Our program provides new, cutting-edge technologies to enable and improve communication for children with autism.


Eye Gaze Technology allows children with autism to communicate through the use of their eye muscles. It is geared toward children who have strong eye muscles and weak hand muscles. These children are precluded from using the typical tools their peers would use to communicate – such as iPads, which require strong hand muscles. With Eye Gaze Technology, however, they are able to use a tool which caters to their dominant muscle so they can (at last!) achieve communication and increase learning, along with their peers.

Eye Gaze Technology also helps children understand the concept of “cause and effect” – a concept which is of huge importance to individuals with significant needs. As many children with autism rarely have the experience of “making something happen” or feeling powerful in social situations, the ability to be able to use technology to make decisions and share their desires and ideas with others is extremely empowering and life-changing.

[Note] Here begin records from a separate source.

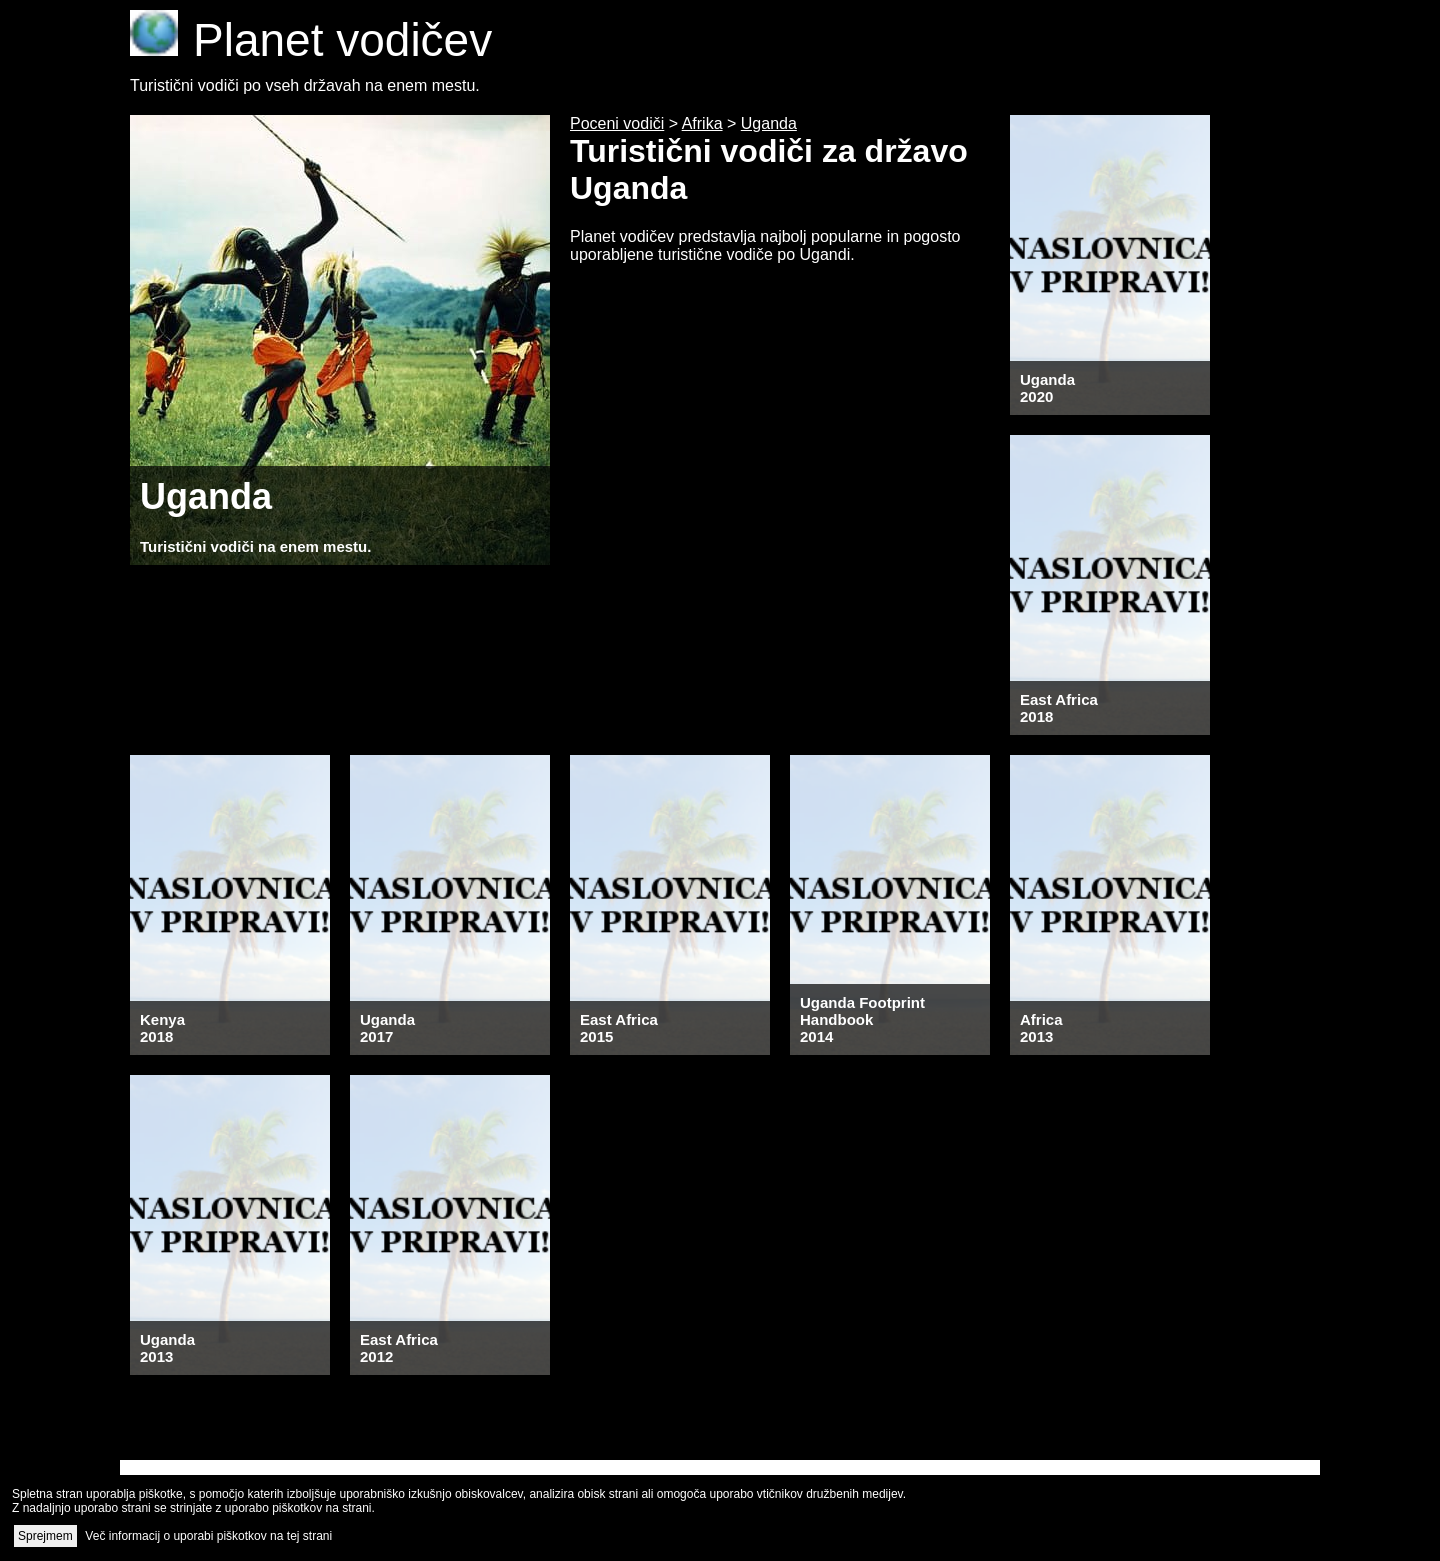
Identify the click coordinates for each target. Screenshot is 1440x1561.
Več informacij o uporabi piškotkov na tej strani (208, 1536)
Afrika (702, 123)
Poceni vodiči (617, 123)
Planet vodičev (311, 40)
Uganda (769, 123)
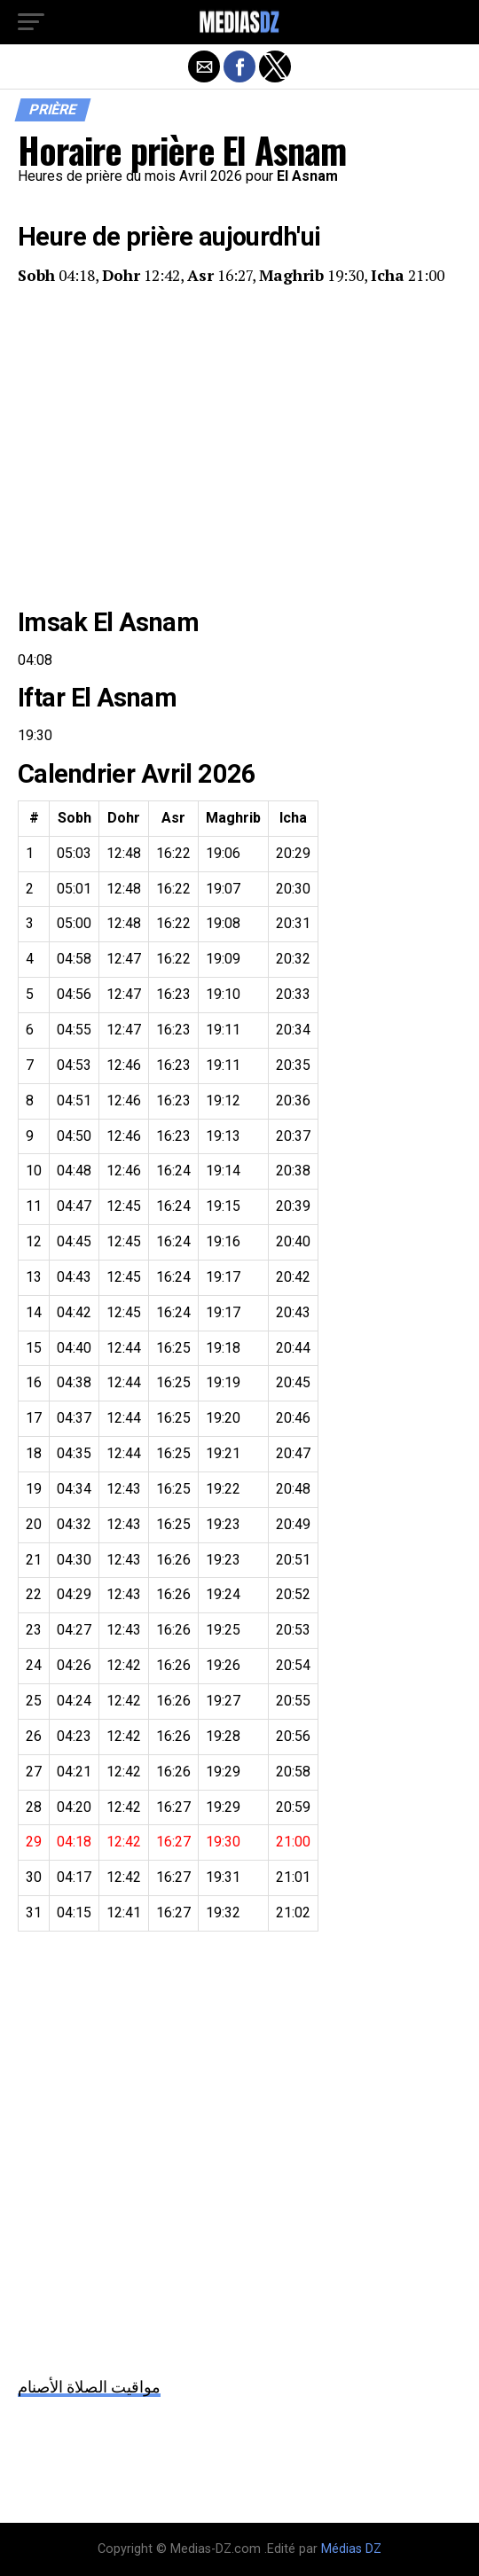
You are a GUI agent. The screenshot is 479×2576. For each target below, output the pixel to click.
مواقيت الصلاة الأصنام (89, 2387)
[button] (31, 22)
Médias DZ (351, 2548)
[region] (239, 447)
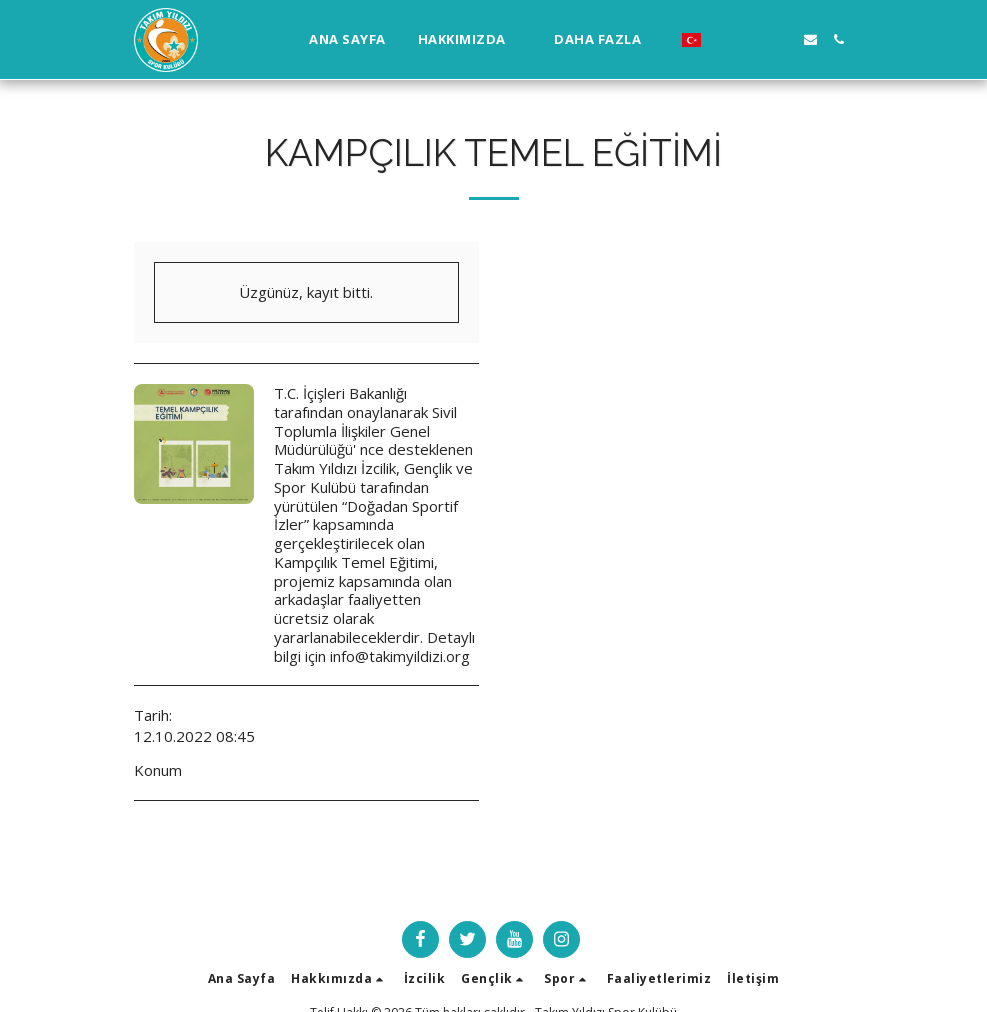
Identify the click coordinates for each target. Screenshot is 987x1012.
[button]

In 2017, we provided our first round of Eye Gaze Technology to our partner school, Hagedorn Little Village School in Seaford, NY. Below is a testimonial from Jon Feingold, Ph.D and Executive Director of the school. His statement addresses the impact of the technology in the classroom:

Eye Gaze technology can open the world of communication for students who are not able to utilizedirect select augmentative communication devices including communication apps on the iPad. For our students with poor motor control or for those who are resistant to access via touch, we have started training in use of the eye gaze with consistent results. The software available with this technology provides a hierarchy of games and activities that teach skills from simple cause-effect (look at something on the screen and something will happen) to tracking across an entire screen to maintaining a gaze for increasingly long periods. These skills will hopefully help students eventually access language boards on this technology for meaningful communication.